The Reasoning-Synthesis Gap

All three SLM graders show meaningful skill profiles.
All three SLM synthesizers collapse to the EM floor.
Recognition of DP reasoning is easier than generation of DP solutions.

20 of 27

Grader Reliability Index (GRI)

We formulate GRI as follows :

GRI = (1 − S) × (1 − G)^k

Where,

S = Slip rate (missed recognition of demonstrated skills)

G = Guess rate (hallucinated skill mastery)

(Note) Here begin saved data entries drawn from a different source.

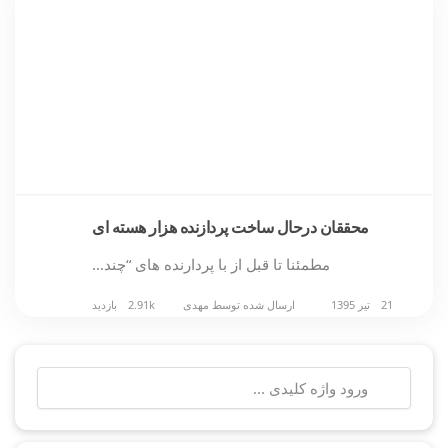
محققان درحال ساخت پردازنده هزار هسته ای
مطمئنا تا قبل از با پردارنده های “چند…
21 تیر 1395
ارسال شده توسط
مهدی
2.91k بازدید
جستجو
برای:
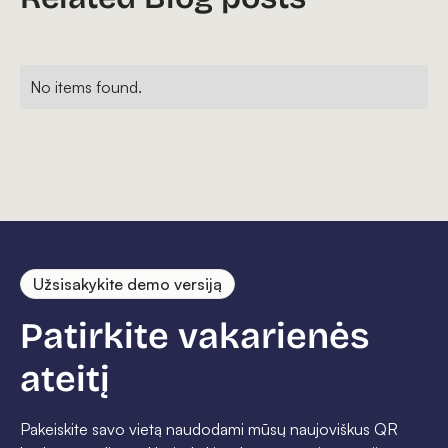
No items found.
Užsisakykite demo versiją
Patirkite vakarienės
ateitį
Pakeiskite savo vietą naudodami mūsų naujoviškus QR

k = hallucination penalty factor

This equation reflects the fact that, guess hallucination is much more costly than slip hallucination

21 of 27

Grader Reliability Index (Contd.)

Based on our findings :

Claude and Consensus achieved the highest GRI scores at k=5.
Granite-4.1-8B ranked above both GPT-5.5 variants despite its smaller size.
Reliability rankings change as the hallucination penalty k increases.
Slip-Guess behavior explains grader reliability better than parameter count.

22 of 27

GRI Sensitivity to Hallucination Penalty

Re-scoring GRI across penalty k :

High-Guess graders (Phi, GPT-5.5) peak at k = 1, then collapse as the penalty grows.
Strict graders (Claude, Consensus) stay stable and lead from k = 5 onward.
k = 5 penalises hallucinated mastery without over-rewarding caution.

23 of 27

Recommendations

24 of 27

Limitations

Single-domain evaluation: Experiments were limited to 28 Dynamic Programming problems from the AtCoder DP contest.
Skill taxonomy dependence: Results depend on the validity of the proposed five-skill Q-matrix.
Probe-level interpretation: The expanded Q-matrix diagnoses skill recognition rather than full problem-solving ability.
Model-specific evaluation: Findings are based on the selected LLMs and SLMs and may not generalize to all future models.
DINA assumptions: The DINA model assumes binary mastery and may not capture partial or evolving understanding.

25 of 27

Future Work

Expand beyond Dynamic Programming to other algorithmic domains.
Validate and refine the Q-matrix through expert consensus.
Explore richer CDMs beyond DINA (e.g., DINO, GDINA, LCDM).
Expand beyond the zero-shot prompting technique.
Use a larger sample size for both the problems and the grading models.